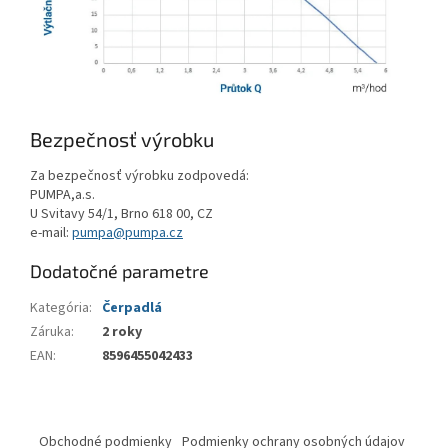
Bezpečnosť výrobku
Za bezpečnosť výrobku zodpovedá:
PUMPA,a.s.
U Svitavy 54/1, Brno 618 00, CZ
e-mail:
pumpa@pumpa.cz
Dodatočné parametre
Kategória
:
Čerpadlá
Záruka
:
2 roky
EAN
:
8596455042433
Z
á
Obchodné podmienky
Podmienky ochrany osobných údajov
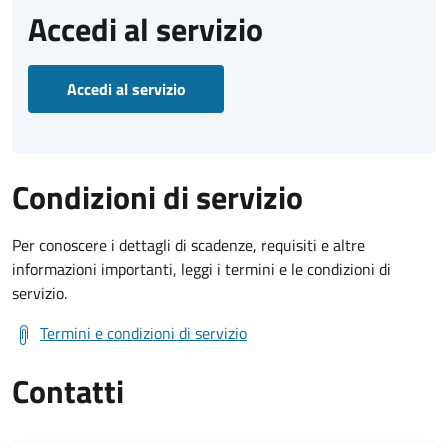
Accedi al servizio
Accedi al servizio
Condizioni di servizio
Per conoscere i dettagli di scadenze, requisiti e altre
informazioni importanti, leggi i termini e le condizioni di
servizio.
Termini e condizioni di servizio
Contatti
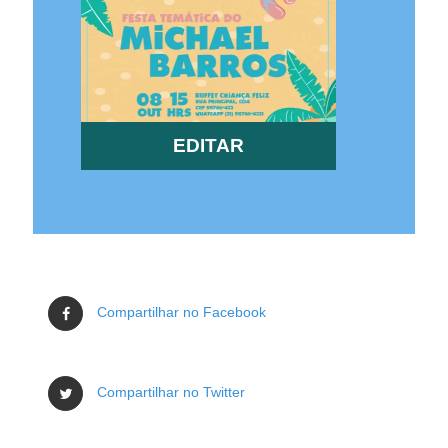
EDITAR
Compartilhar no Facebook
Compartilhar no Twitter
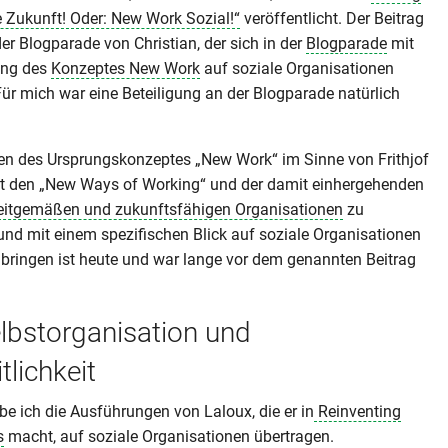
e Zukunft! Oder: New Work Sozial!“
veröffentlicht. Der Beitrag
der Blogparade von Christian, der sich in der
Blogparade
mit
ung des
Konzeptes New Work
auf soziale Organisationen
Für mich war eine Beteiligung an der Blogparade natürlich
en des Ursprungskonzeptes „New Work“ im Sinne von Frithjof
 den „New Ways of Working“ und der damit einhergehenden
eitgemäßen und zukunftsfähigen Organisationen
zu
nd mit einem spezifischen Blick auf soziale Organisationen
ingen ist heute und war lange vor dem genannten Beitrag
elbstorganisation und
tlichkeit
be ich die Ausführungen von Laloux, die er in
Reinventing
s
macht, auf soziale Organisationen übertragen.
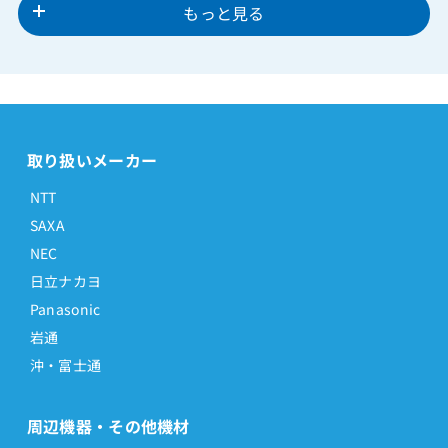
もっと見る
取り扱いメーカー
NTT
SAXA
NEC
日立ナカヨ
Panasonic
岩通
沖・富士通
周辺機器・その他機材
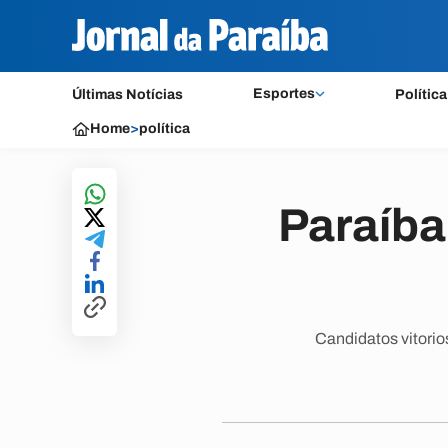
Esportes
Últimas Notícias
Política
Home
>
política
Paraíba
Candidatos vitorio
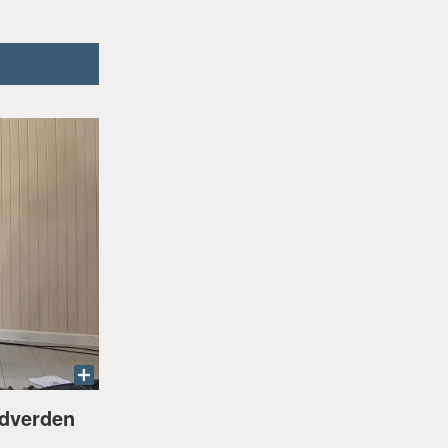
ydverden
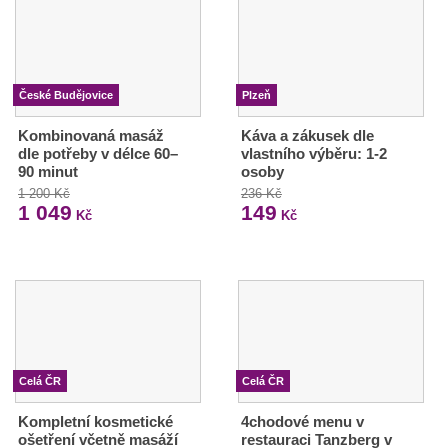
České Budějovice
Plzeň
Kombinovaná masáž
Káva a zákusek dle
dle potřeby v délce 60–
vlastního výběru: 1-2
90 minut
osoby
1 200 Kč
236 Kč
1 049
149
Kč
Kč
Celá ČR
Celá ČR
Kompletní kosmetické
4chodové menu v
ošetření včetně masáží
restauraci Tanzberg v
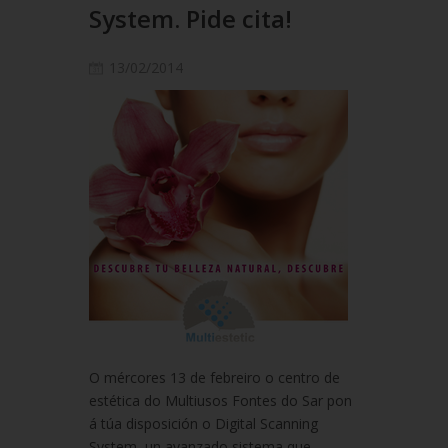
System. Pide cita!
13/02/2014
O mércores 13 de febreiro o centro de
estética do Multiusos Fontes do Sar pon
á túa disposición o Digital Scanning
System, un avanzado sistema que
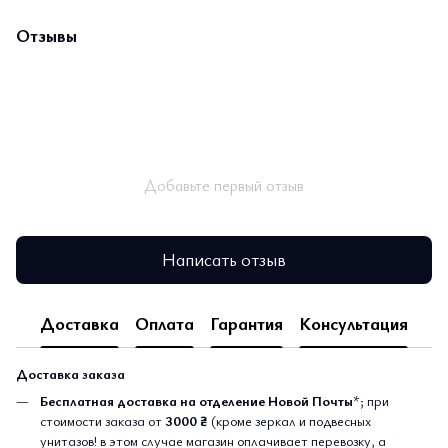
Отзывы
Добавьте первый отзыв
Написать отзыв
Доставка
Оплата
Гарантия
Консультация
Доставка заказа
Бесплатная доставка на отделение Новой Почты
*; при
стоимости заказа от
3000 ₴
(кроме зеркал и подвесных
унитазов! в этом случае магазин оплачивает перевозку, а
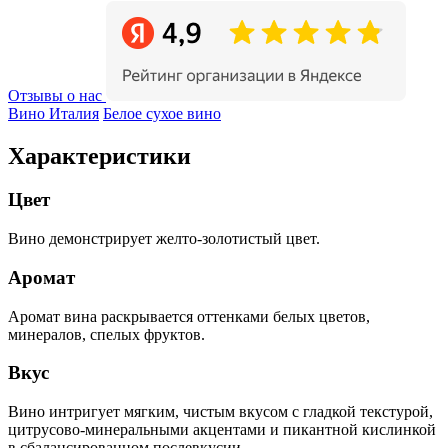
Отзывы о нас
Вино Италия
Белое сухое вино
Характеристики
Цвет
Вино демонстрирует желто-золотистый цвет.
Аромат
Аромат вина раскрывается оттенками белых цветов,
минералов, спелых фруктов.
Вкус
Вино интригует мягким, чистым вкусом с гладкой текстурой,
цитрусово-минеральными акцентами и пикантной кислинкой
в сбалансированном послевкусии.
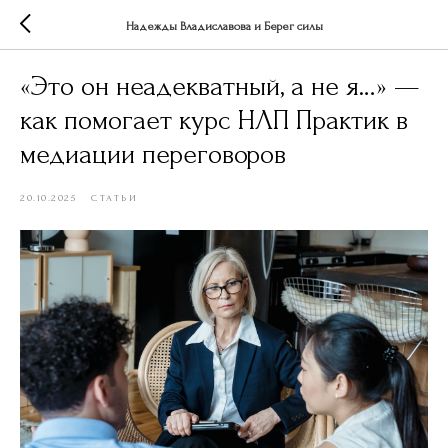
Надежды Владиславова и Берег силы
«Это он неадекватный, а не я…» —
как помогает курс НЛП Практик в
медиации переговоров
20.10.2025
СТАТЬИ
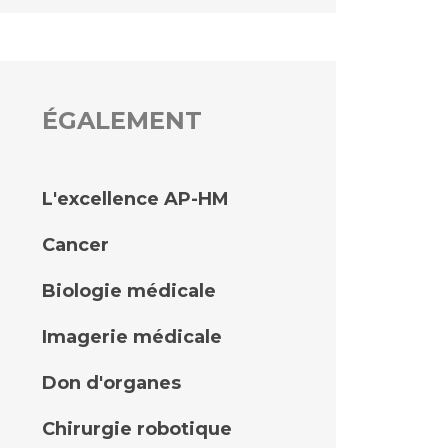
ÉGALEMENT
L'excellence AP-HM
Cancer
Biologie médicale
Imagerie médicale
Don d'organes
Chirurgie robotique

_ _ _ _

EXERCISE:
Where a line in the listing above includes the string "Organisationen", copy that line.

SOLUTION FOR THIS EXERCISE:
auf soziale Organisationen
eitgemäßen und zukunftsfähigen Organisationen
nd mit einem spezifischen Blick auf soziale Organisationen
macht, auf soziale Organisationen übertragen.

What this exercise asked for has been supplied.